TASK PROMPT |
For the word "Otaegui", count the lines of the records that hold it, and give only that number.

*** MATERIAL PROVIDED Section Begins ***

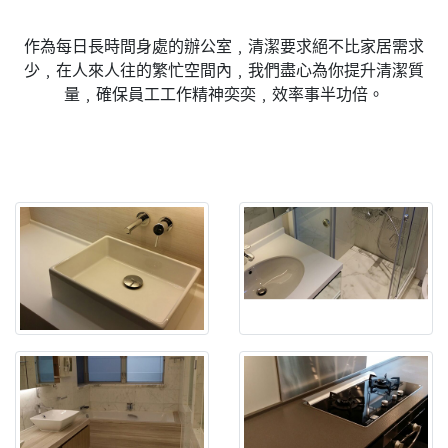
作為每日長時間身處的辦公室﹐清潔要求絕不比家居需求
少﹐在人來人往的繁忙空間內﹐我們盡心為你提升清潔質
量﹐確保員工工作精神奕奕﹐效率事半功倍。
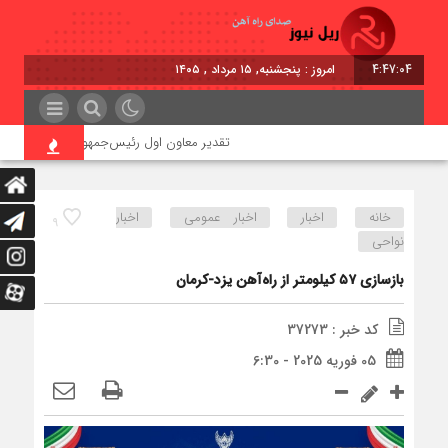
4:47:05
امروز : پنجشنبه, ۱۵ مرداد , ۱۴۰۵
تقدیر معاون اول رئیس‌جمهور از مدیرعامل راه‌آه
خانه
اخبار
اخبار عمومی
اخبار
9
نواحی
بازسازی ۵۷ کیلومتر از راه‌آهن یزد-کرمان
کد خبر : 37273
05 فوریه 2025 - 6:30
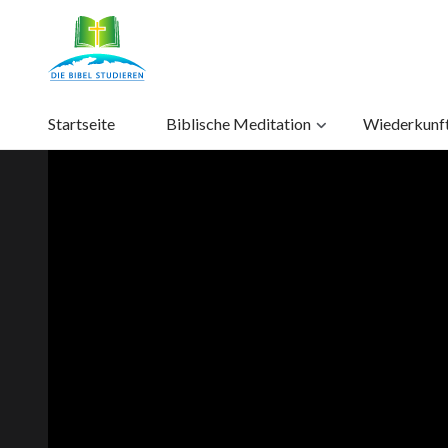
Startseite
Biblische Meditation
Wiederkunft 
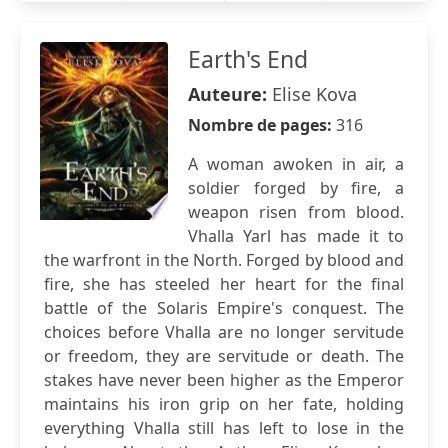
Earth's End
Auteure:
Elise Kova
Nombre de pages:
316
A woman awoken in air, a
soldier forged by fire, a
weapon risen from blood.
Vhalla Yarl has made it to
the warfront in the North. Forged by blood and
fire, she has steeled her heart for the final
battle of the Solaris Empire's conquest. The
choices before Vhalla are no longer servitude
or freedom, they are servitude or death. The
stakes have never been higher as the Emperor
maintains his iron grip on her fate, holding
everything Vhalla still has left to lose in the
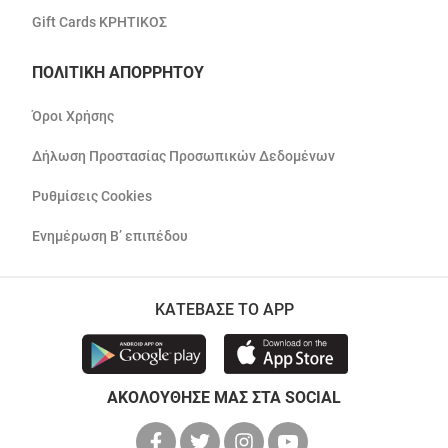
Gift Cards ΚΡΗΤΙΚΟΣ
ΠΟΛΙΤΙΚΗ ΑΠΟΡΡΗΤΟΥ
Όροι Χρήσης
Δήλωση Προστασίας Προσωπικών Δεδομένων
Ρυθμίσεις Cookies
Ενημέρωση Β’ επιπέδου
ΚΑΤΕΒΑΣΕ ΤΟ APP
ΑΚΟΛΟΥΘΗΣΕ ΜΑΣ ΣΤΑ SOCIAL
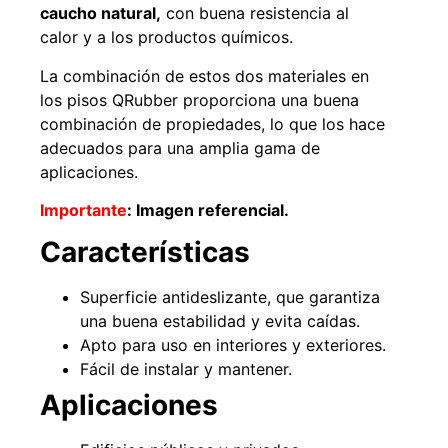
caucho natural,
con buena resistencia al
calor y a los productos químicos.
La combinación de estos dos materiales en
los pisos QRubber proporciona una buena
combinación de propiedades, lo que los hace
adecuados para una amplia gama de
aplicaciones.
Importante
:
Imagen referencial.
Características
Empaquetadura 3/16"
4.8mm neopreno con 1 tela
3.5MP
Superficie antideslizante, que garantiza
$
803.797
una buena estabilidad y evita caídas.
Apto para uso en interiores y exteriores.
Agregar al carrito
Fácil de instalar y mantener.
Aplicaciones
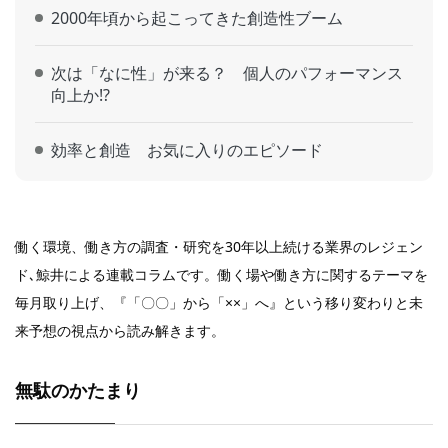
2000年頃から起こってきた創造性ブーム
次は「なに性」が来る？ 個人のパフォーマンス
向上か!?
効率と創造 お気に入りのエピソード
働く環境、働き方の調査・研究を30年以上続ける業界のレジェン
ド､鯨井による連載コラムです。働く場や働き方に関するテーマを
毎月取り上げ、『「〇〇」から「××」へ』という移り変わりと未
来予想の視点から読み解きます。
無駄のかたまり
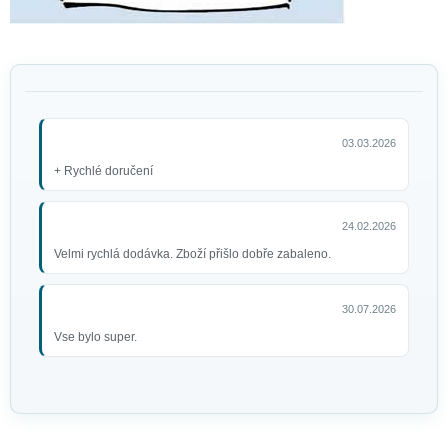
03.03.2026
+ Rychlé doručení
24.02.2026
Velmi rychlá dodávka. Zboží přišlo dobře zabaleno.
30.07.2026
Vse bylo super.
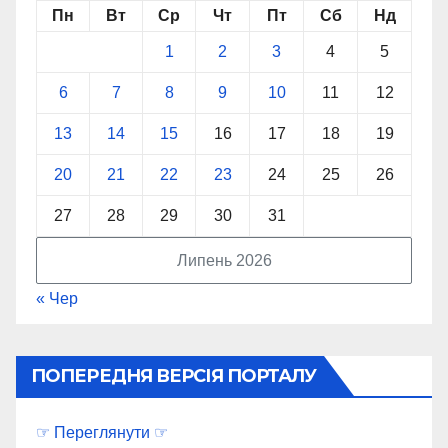
Пн
Вт
Ср
Чт
Пт
Сб
Нд
1
2
3
4
5
6
7
8
9
10
11
12
13
14
15
16
17
18
19
20
21
22
23
24
25
26
27
28
29
30
31
Липень 2026
« Чер
ПОПЕРЕДНЯ ВЕРСІЯ ПОРТАЛУ
☞ Переглянути ☞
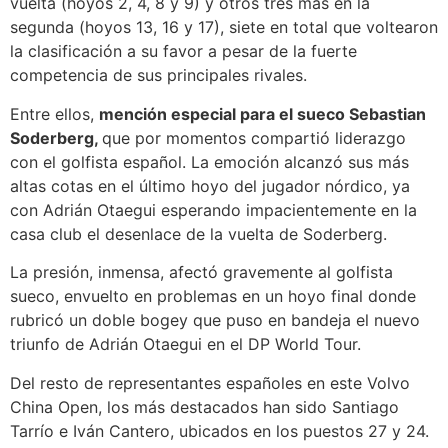
vuelta (hoyos 2, 4, 8 y 9) y otros tres más en la
segunda (hoyos 13, 16 y 17), siete en total que voltearon
la clasificación a su favor a pesar de la fuerte
competencia de sus principales rivales.
Entre ellos,
mención especial para el sueco Sebastian
Soderberg,
que por momentos compartió liderazgo
con el golfista español. La emoción alcanzó sus más
altas cotas en el último hoyo del jugador nórdico, ya
con Adrián Otaegui esperando impacientemente en la
casa club el desenlace de la vuelta de Soderberg.
La presión, inmensa, afectó gravemente al golfista
sueco, envuelto en problemas en un hoyo final donde
rubricó un doble bogey que puso en bandeja el nuevo
triunfo de Adrián Otaegui en el DP World Tour.
Del resto de representantes españoles en este Volvo
China Open, los más destacados han sido Santiago
Tarrío e Iván Cantero, ubicados en los puestos 27 y 24.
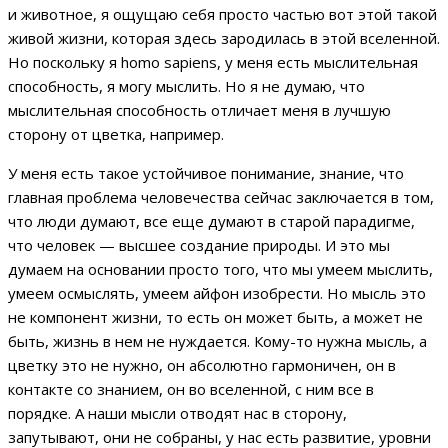
и животное, я ощущаю себя просто частью вот этой такой
живой жизни, которая здесь зародилась в этой вселенной.
Но поскольку я homo sapiens, у меня есть мыслительная
способность, я могу мыслить. Но я не думаю, что
мыслительная способность отличает меня в лучшую
сторону от цветка, например.
У меня есть такое устойчивое понимание, знание, что
главная проблема человечества сейчас заключается в том,
что люди думают, все еще думают в старой парадигме,
что человек — высшее создание природы. И это мы
думаем на основании просто того, что мы умеем мыслить,
умеем осмыслять, умеем айфон изобрести. Но мысль это
не компонент жизни, то есть он может быть, а может не
быть, жизнь в нем не нуждается. Кому-то нужна мысль, а
цветку это не нужно, он абсолютно гармоничен, он в
контакте со знанием, он во вселенной, с ним все в
порядке. А наши мысли отводят нас в сторону,
запутывают, они не собраны, у нас есть развитие, уровни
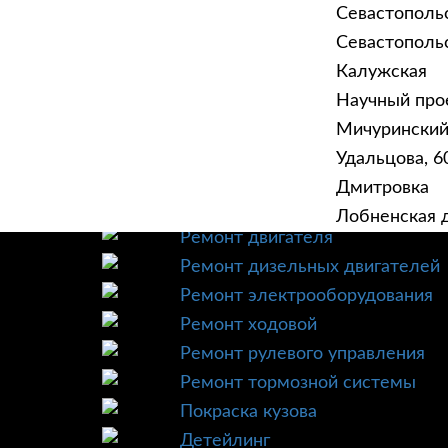
Севастополь
Севастопольск
Калужская
Научный прое
ГЛАВНАЯ
УСЛУ
Мичурински
Техническое обслуживание
Удальцова, 60
Диагностика
Дмитровка
Ремонт трансмиссии
Лобненская д
Ремонт двигателя
Ремонт дизельных двигателей
Ремонт электрооборудования
Ремонт ходовой
Ремонт рулевого управления
Ремонт тормозной системы
Покраска кузова
Детейлинг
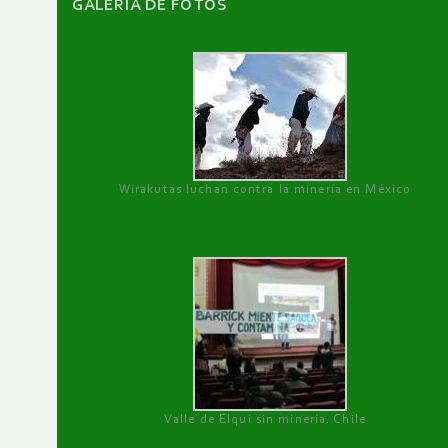
GALERÌA DE FOTOS
Wirakutas luchan contra la minería en México
Valle de Elqui sin minería. Chile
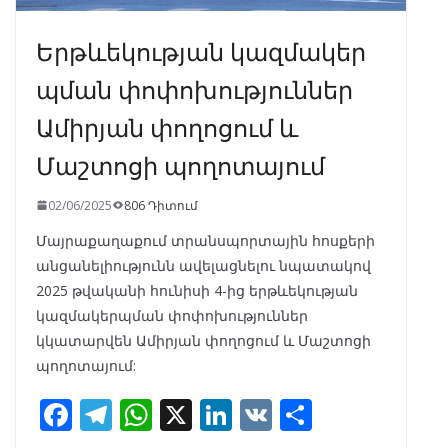
Երթևեկության կազմակեր
պման փոփոխություններ
Ամիրյան փողոցում և
Մաշտոցի պողոտայում
02/06/2025
806 Դիտում
Մայրաքաղաքում տրանսպորտային հոսքերի
անցանելիությունն ավելացնելու նպատակով
2025 թվականի հունիսի 4-ից երթևեկության
կազմակերպման փոփոխություններ
կկատարվեն Ամիրյան փողոցում և Մաշտոցի
պողոտայում:
F
T
W
X
Li
V
S
ac
el
h
n
K
h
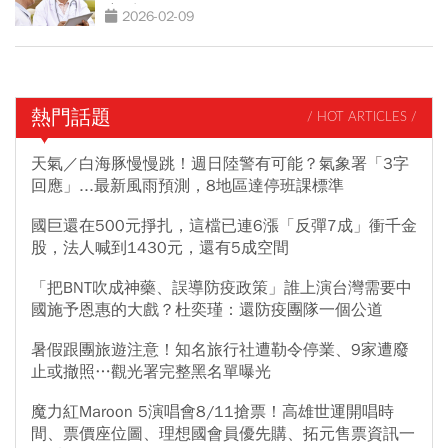
小習慣
2026-02-09
熱門話題
/ HOT ARTICLES /
天氣／白海豚慢慢跳！週日陸警有可能？氣象署「3字
回應」...最新風雨預測，8地區達停班課標準
國巨還在500元掙扎，這檔已連6漲「反彈7成」衝千金
股，法人喊到1430元，還有5成空間
「把BNT吹成神藥、誤導防疫政策」誰上演台灣需要中
國施予恩惠的大戲？杜奕瑾：還防疫團隊一個公道
暑假跟團旅遊注意！知名旅行社遭勒令停業、9家遭廢
止或撤照…觀光署完整黑名單曝光
魔力紅Maroon 5演唱會8/11搶票！高雄世運開唱時
間、票價座位圖、理想國會員優先購、拓元售票資訊一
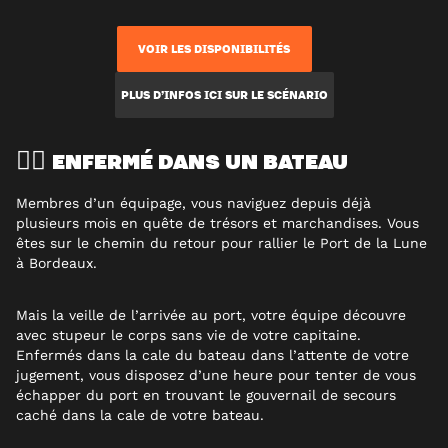
VOIR LES DISPONIBILITÉS
PLUS D’INFOS ICI SUR LE SCÉNARIO
ENFERMÉ DANS UN BATEAU
🏴‍☠️
Membres d’un équipage, vous naviguez depuis déjà
plusieurs mois en quête de trésors et marchandises. Vous
êtes sur le chemin du retour pour rallier le Port de la Lune
à Bordeaux.
Mais la veille de l’arrivée au port, votre équipe découvre
avec stupeur le corps sans vie de votre capitaine.
Enfermés dans la cale du bateau dans l’attente de votre
jugement, vous disposez d’une heure pour tenter de vous
échapper du port en trouvant le gouvernail de secours
caché dans la cale de votre bateau.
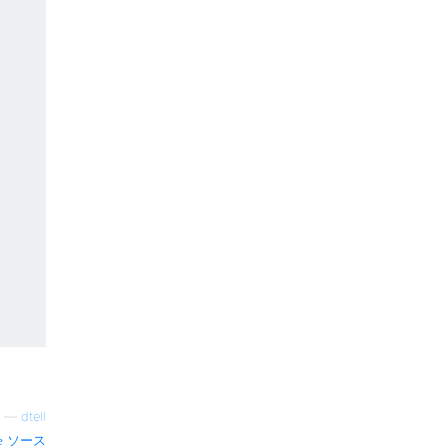
—
dtell
ソース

*** MATERIAL PROVIDED Section Ends ***

EXERCISE SOLUTION |
2